- Original film poster
- Directed by: James B. Clark
- Written by: Robin Estridge
- Based on: story by Arthur Hoerl
- Produced by: Philip N. Krasne Al Zimbalist
- Starring: Frankie Avalon
- Cinematography: Paul C. Vogel
- Edited by: Ben Lewis
- Music by: Johnny Mandel
- Production company: Metro-Goldwyn-Mayer
- Distributed by: Metro-Goldwyn-Mayer
- Release date: May 15, 1963;
- Running time: 92 minutes
- Country: United States
- Language: English

= Drums of Africa =

1963 film by James B. Clark

Drums of Africa is a 1963 American adventure film set in Africa, directed by James B. Clark.

It used footage from the 1950 film King Solomon's Mines.

==Plot==
Three adventurers fight slave traders in the Congo.

==Cast==
- Frankie Avalon as Brian Ferrers
- Mariette Hartley as Ruth Knight
- Lloyd Bochner as David Moore
- Torin Thatcher as Jack Cuortemayn
- Hari Rhodes as Kasongo
- George Sawaya as Arab
- Michael Pate as Viledo
- Ronald Whelan as Ship captain
- Peter Mamakos as Chavera

==Production==
The film was shot on the MGM backlot using footage from King Solomon's Mines (1950). Producer Al Zimbalist had previously made another film for MGM using this method, Watusi (1959).

The film was originally known as African Adventure and The African Story.

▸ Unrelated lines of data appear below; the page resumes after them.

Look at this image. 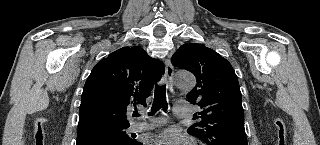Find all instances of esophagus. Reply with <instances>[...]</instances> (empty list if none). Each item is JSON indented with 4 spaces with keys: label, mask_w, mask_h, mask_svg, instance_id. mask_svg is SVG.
<instances>
[{
    "label": "esophagus",
    "mask_w": 320,
    "mask_h": 145,
    "mask_svg": "<svg viewBox=\"0 0 320 145\" xmlns=\"http://www.w3.org/2000/svg\"><path fill=\"white\" fill-rule=\"evenodd\" d=\"M173 75H174V69L171 62L169 60H165V79L171 91L173 90V83H172Z\"/></svg>",
    "instance_id": "esophagus-1"
}]
</instances>
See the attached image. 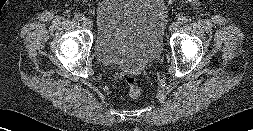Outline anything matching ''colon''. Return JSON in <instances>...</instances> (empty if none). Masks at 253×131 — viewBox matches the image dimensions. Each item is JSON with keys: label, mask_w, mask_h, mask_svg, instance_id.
Returning <instances> with one entry per match:
<instances>
[{"label": "colon", "mask_w": 253, "mask_h": 131, "mask_svg": "<svg viewBox=\"0 0 253 131\" xmlns=\"http://www.w3.org/2000/svg\"><path fill=\"white\" fill-rule=\"evenodd\" d=\"M128 95L131 98H137L140 95V88L137 77L134 74H127L124 78Z\"/></svg>", "instance_id": "colon-1"}]
</instances>
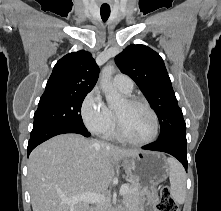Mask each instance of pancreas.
Returning <instances> with one entry per match:
<instances>
[{"instance_id":"cf45deb5","label":"pancreas","mask_w":221,"mask_h":211,"mask_svg":"<svg viewBox=\"0 0 221 211\" xmlns=\"http://www.w3.org/2000/svg\"><path fill=\"white\" fill-rule=\"evenodd\" d=\"M127 185L128 190L123 196V204L126 207V211H139L140 203L142 202L140 189L138 184L133 183ZM95 211H107L106 206H98Z\"/></svg>"}]
</instances>
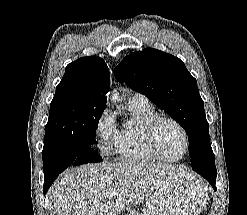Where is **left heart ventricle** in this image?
I'll list each match as a JSON object with an SVG mask.
<instances>
[{"label": "left heart ventricle", "instance_id": "obj_1", "mask_svg": "<svg viewBox=\"0 0 247 215\" xmlns=\"http://www.w3.org/2000/svg\"><path fill=\"white\" fill-rule=\"evenodd\" d=\"M161 152L168 157H179L185 149V140L180 129L172 123H164L158 132Z\"/></svg>", "mask_w": 247, "mask_h": 215}]
</instances>
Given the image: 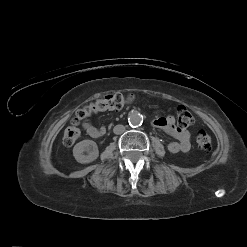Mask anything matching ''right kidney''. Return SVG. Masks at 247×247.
I'll return each instance as SVG.
<instances>
[{
  "mask_svg": "<svg viewBox=\"0 0 247 247\" xmlns=\"http://www.w3.org/2000/svg\"><path fill=\"white\" fill-rule=\"evenodd\" d=\"M88 151V155L84 152ZM73 156L76 161L82 164L93 162L99 156L97 145L92 140H83L73 148Z\"/></svg>",
  "mask_w": 247,
  "mask_h": 247,
  "instance_id": "right-kidney-1",
  "label": "right kidney"
}]
</instances>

Mariette Hartley was under contract to MGM after Ride the High Country. She wrote in her memoirs, "The way to tell if you're seeing footage from King rather than Drums is the "more than five" test. If there's more than five of anything, you're watching King Solomon 's Mines. Drums is what they call an "under five" movie: under five actors, under five elephants, under five trees, and under five minutes."

The character of Allan Quartmain was renamed "Courtemayn".

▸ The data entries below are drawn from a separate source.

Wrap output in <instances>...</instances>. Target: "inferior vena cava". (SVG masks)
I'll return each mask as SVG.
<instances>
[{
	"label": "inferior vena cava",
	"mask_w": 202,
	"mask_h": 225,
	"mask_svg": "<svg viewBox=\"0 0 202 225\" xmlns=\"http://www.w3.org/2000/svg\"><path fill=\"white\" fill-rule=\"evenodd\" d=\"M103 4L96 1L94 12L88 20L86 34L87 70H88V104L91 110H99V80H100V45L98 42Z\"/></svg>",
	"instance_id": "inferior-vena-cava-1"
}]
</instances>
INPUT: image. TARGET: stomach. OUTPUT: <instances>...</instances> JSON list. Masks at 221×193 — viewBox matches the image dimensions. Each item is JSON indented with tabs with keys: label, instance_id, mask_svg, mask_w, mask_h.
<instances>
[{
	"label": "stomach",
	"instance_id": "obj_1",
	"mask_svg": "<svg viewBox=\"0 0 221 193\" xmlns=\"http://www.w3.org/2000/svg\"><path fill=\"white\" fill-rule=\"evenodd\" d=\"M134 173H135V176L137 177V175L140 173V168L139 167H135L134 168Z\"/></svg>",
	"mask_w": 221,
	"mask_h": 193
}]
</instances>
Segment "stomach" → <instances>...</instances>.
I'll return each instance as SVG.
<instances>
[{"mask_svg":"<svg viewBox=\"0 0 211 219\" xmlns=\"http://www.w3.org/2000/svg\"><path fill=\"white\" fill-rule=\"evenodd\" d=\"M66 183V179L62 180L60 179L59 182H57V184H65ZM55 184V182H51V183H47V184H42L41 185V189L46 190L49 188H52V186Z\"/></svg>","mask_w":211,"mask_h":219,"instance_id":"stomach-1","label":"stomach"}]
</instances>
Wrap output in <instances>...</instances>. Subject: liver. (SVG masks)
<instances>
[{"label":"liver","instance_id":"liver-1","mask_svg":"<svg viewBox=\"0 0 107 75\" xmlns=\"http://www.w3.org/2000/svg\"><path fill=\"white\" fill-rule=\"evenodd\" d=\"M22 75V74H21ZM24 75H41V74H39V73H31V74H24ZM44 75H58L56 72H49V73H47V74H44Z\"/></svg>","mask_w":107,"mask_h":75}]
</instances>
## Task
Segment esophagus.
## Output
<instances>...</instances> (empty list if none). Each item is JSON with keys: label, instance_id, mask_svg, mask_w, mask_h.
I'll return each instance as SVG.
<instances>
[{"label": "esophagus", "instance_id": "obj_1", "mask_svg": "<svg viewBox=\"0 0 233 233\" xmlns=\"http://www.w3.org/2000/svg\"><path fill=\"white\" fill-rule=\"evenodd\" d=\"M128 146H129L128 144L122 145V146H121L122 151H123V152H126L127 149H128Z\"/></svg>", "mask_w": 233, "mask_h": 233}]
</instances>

Filming started 1 October 1962. It mostly took place at the Fox Ranch at Malibu, California. Hank Moonjean, who worked on the film, wrote, "If you should ever have the misfortune of seeing this "dog" on television, look for the arrows sticking into the "rocks." Also, you might see the same extras, first as slave traders shooting at Arabs when actually the Arabs were the slave traders. We had a very small budget."

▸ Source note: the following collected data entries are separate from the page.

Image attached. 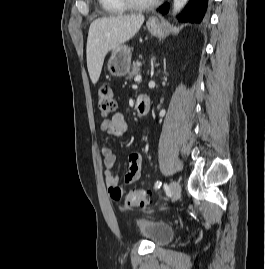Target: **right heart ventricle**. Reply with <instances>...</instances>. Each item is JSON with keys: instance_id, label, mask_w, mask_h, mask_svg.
<instances>
[{"instance_id": "obj_1", "label": "right heart ventricle", "mask_w": 265, "mask_h": 269, "mask_svg": "<svg viewBox=\"0 0 265 269\" xmlns=\"http://www.w3.org/2000/svg\"><path fill=\"white\" fill-rule=\"evenodd\" d=\"M102 9L108 13H123L128 8L120 0H98Z\"/></svg>"}]
</instances>
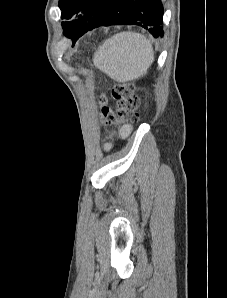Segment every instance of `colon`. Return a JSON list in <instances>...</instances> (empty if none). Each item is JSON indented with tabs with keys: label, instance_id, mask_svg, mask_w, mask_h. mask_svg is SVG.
Listing matches in <instances>:
<instances>
[{
	"label": "colon",
	"instance_id": "1",
	"mask_svg": "<svg viewBox=\"0 0 227 298\" xmlns=\"http://www.w3.org/2000/svg\"><path fill=\"white\" fill-rule=\"evenodd\" d=\"M111 94L117 104L116 111L107 105L105 96L101 95L99 97L101 122L105 125L136 123L139 120L140 99L135 94L133 85L117 84L112 88Z\"/></svg>",
	"mask_w": 227,
	"mask_h": 298
}]
</instances>
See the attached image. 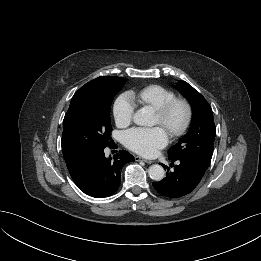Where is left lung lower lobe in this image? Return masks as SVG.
<instances>
[{
  "mask_svg": "<svg viewBox=\"0 0 261 261\" xmlns=\"http://www.w3.org/2000/svg\"><path fill=\"white\" fill-rule=\"evenodd\" d=\"M169 160H171V167H174V169L171 171L163 165L164 168H167V175L163 180L153 182V186L162 196L169 198L183 197L196 188L205 171L183 158L172 159L169 157ZM175 161H177V165L174 166Z\"/></svg>",
  "mask_w": 261,
  "mask_h": 261,
  "instance_id": "left-lung-lower-lobe-1",
  "label": "left lung lower lobe"
}]
</instances>
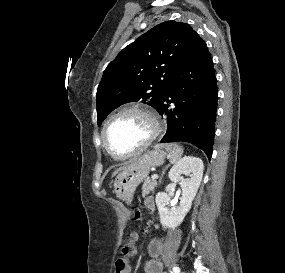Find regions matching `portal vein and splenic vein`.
I'll return each instance as SVG.
<instances>
[{
    "label": "portal vein and splenic vein",
    "instance_id": "1",
    "mask_svg": "<svg viewBox=\"0 0 285 273\" xmlns=\"http://www.w3.org/2000/svg\"><path fill=\"white\" fill-rule=\"evenodd\" d=\"M158 177H159V176H158L157 174H153V175H152V180H156V179H158Z\"/></svg>",
    "mask_w": 285,
    "mask_h": 273
}]
</instances>
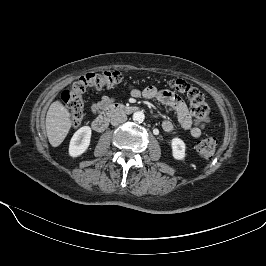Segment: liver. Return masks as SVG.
<instances>
[{
  "mask_svg": "<svg viewBox=\"0 0 266 266\" xmlns=\"http://www.w3.org/2000/svg\"><path fill=\"white\" fill-rule=\"evenodd\" d=\"M72 121L68 109L59 101L53 102L47 112L45 127L49 143L59 146L67 136Z\"/></svg>",
  "mask_w": 266,
  "mask_h": 266,
  "instance_id": "liver-1",
  "label": "liver"
}]
</instances>
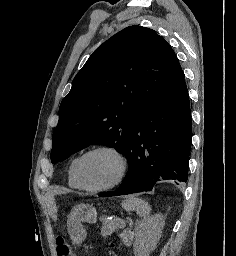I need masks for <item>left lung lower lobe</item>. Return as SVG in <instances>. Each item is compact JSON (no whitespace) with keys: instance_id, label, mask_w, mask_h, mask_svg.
Instances as JSON below:
<instances>
[{"instance_id":"left-lung-lower-lobe-1","label":"left lung lower lobe","mask_w":236,"mask_h":256,"mask_svg":"<svg viewBox=\"0 0 236 256\" xmlns=\"http://www.w3.org/2000/svg\"><path fill=\"white\" fill-rule=\"evenodd\" d=\"M191 136L189 96L183 77L134 122L124 154L129 164L127 175L116 191L99 196L151 191L162 179L186 182Z\"/></svg>"}]
</instances>
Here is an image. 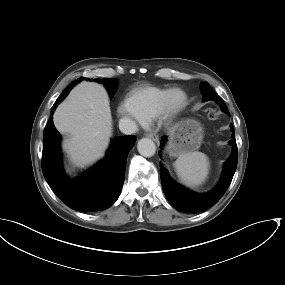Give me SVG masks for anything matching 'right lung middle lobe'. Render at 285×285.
Returning a JSON list of instances; mask_svg holds the SVG:
<instances>
[{
	"label": "right lung middle lobe",
	"instance_id": "1",
	"mask_svg": "<svg viewBox=\"0 0 285 285\" xmlns=\"http://www.w3.org/2000/svg\"><path fill=\"white\" fill-rule=\"evenodd\" d=\"M84 79H86V78H84ZM80 81H82V79L78 78L77 80H74L73 82H71L68 87H72L73 85H76V83H78ZM92 81H93V79H92ZM95 81L103 84L106 87V89L108 90L110 95H112L116 91L117 80L115 78H104V79L98 78Z\"/></svg>",
	"mask_w": 285,
	"mask_h": 285
}]
</instances>
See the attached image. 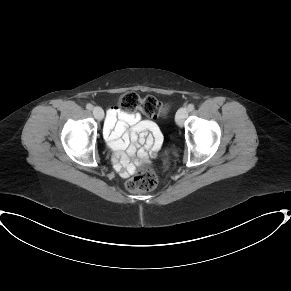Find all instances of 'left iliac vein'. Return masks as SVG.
<instances>
[{
	"label": "left iliac vein",
	"instance_id": "obj_1",
	"mask_svg": "<svg viewBox=\"0 0 291 291\" xmlns=\"http://www.w3.org/2000/svg\"><path fill=\"white\" fill-rule=\"evenodd\" d=\"M187 116H188V109L187 108H180L177 111L176 116H175L176 123L179 126H181L184 123Z\"/></svg>",
	"mask_w": 291,
	"mask_h": 291
}]
</instances>
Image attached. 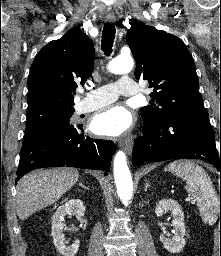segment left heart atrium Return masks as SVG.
I'll return each mask as SVG.
<instances>
[{
  "label": "left heart atrium",
  "instance_id": "1",
  "mask_svg": "<svg viewBox=\"0 0 221 256\" xmlns=\"http://www.w3.org/2000/svg\"><path fill=\"white\" fill-rule=\"evenodd\" d=\"M132 125L131 113L122 105H113L97 113L91 122L94 133L106 136H118Z\"/></svg>",
  "mask_w": 221,
  "mask_h": 256
}]
</instances>
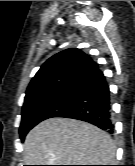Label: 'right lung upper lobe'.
Wrapping results in <instances>:
<instances>
[{
  "mask_svg": "<svg viewBox=\"0 0 135 166\" xmlns=\"http://www.w3.org/2000/svg\"><path fill=\"white\" fill-rule=\"evenodd\" d=\"M98 69V65L80 49L71 48L49 58L31 80L24 103L55 89L68 86Z\"/></svg>",
  "mask_w": 135,
  "mask_h": 166,
  "instance_id": "1",
  "label": "right lung upper lobe"
}]
</instances>
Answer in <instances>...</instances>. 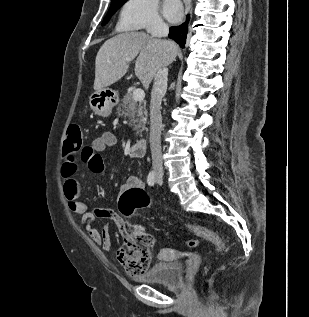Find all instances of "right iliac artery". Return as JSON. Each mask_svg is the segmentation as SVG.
I'll list each match as a JSON object with an SVG mask.
<instances>
[{"instance_id": "obj_1", "label": "right iliac artery", "mask_w": 309, "mask_h": 317, "mask_svg": "<svg viewBox=\"0 0 309 317\" xmlns=\"http://www.w3.org/2000/svg\"><path fill=\"white\" fill-rule=\"evenodd\" d=\"M156 182L154 171H151L147 177V183L149 186H154Z\"/></svg>"}]
</instances>
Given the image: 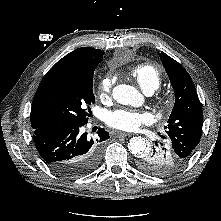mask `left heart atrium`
<instances>
[{
	"label": "left heart atrium",
	"mask_w": 221,
	"mask_h": 221,
	"mask_svg": "<svg viewBox=\"0 0 221 221\" xmlns=\"http://www.w3.org/2000/svg\"><path fill=\"white\" fill-rule=\"evenodd\" d=\"M105 122L108 126L122 130L135 131L141 125L151 121V116L147 112L133 109H116L105 114Z\"/></svg>",
	"instance_id": "1"
}]
</instances>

Al Zimbalist was so impressed with Frankie Avalon he announced a project to star the actor called Skirts of Sergeant McHugh to also star Mickey Rooney and Gary Crosby.

==Reception==
The Daily News called it "a lukewarm cup of African drum beating drama."

Academic Kenneth Cameron wrote there was "the kernel of a very good film in Drums of Africa — something about love, rather than romance or boy-meets-girl. As it is, the film is a ridiculous hash. And what, you may ask, was Frankie Avalon doing in Africa?" Filmink called it "a silly movie" in which Frankie Avalon was "uneasily cast – it's not his fault, he tries his guts out, he simply looks odd in 19th century Africa with a rifle and his character has no purpose in the story other than to ask questions."